> **REQUIRED WORK**: The expected response is an exact repetition of every record, with images excluded.

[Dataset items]
-- Opening Marker --

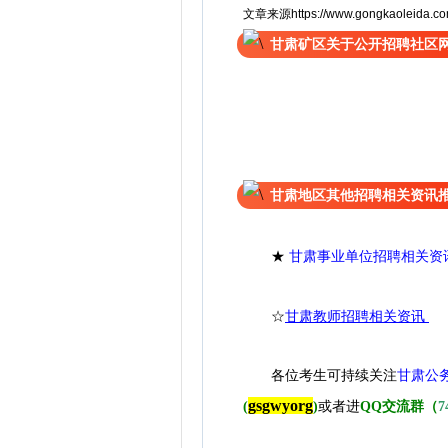
文章来源https://www.gongkaoleida.com/
甘肃矿区关于公开招聘社区
甘肃地区其他招聘相关资讯
★
甘肃事业单位招聘相关资
☆
甘肃教师招聘相关资讯
各位考生可持续关注
甘肃公
gsgwyorg
(
)
或者进
QQ交流群（
7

-- Closing Marker --

> **TASK RESPONSE**:
文章来源https://www.gongkaoleida.com/
甘肃矿区关于公开招聘社区
甘肃地区其他招聘相关资讯
★
甘肃事业单位招聘相关资
☆
甘肃教师招聘相关资讯
各位考生可持续关注
甘肃公
gsgwyorg
(
)
或者进
QQ交流群（
7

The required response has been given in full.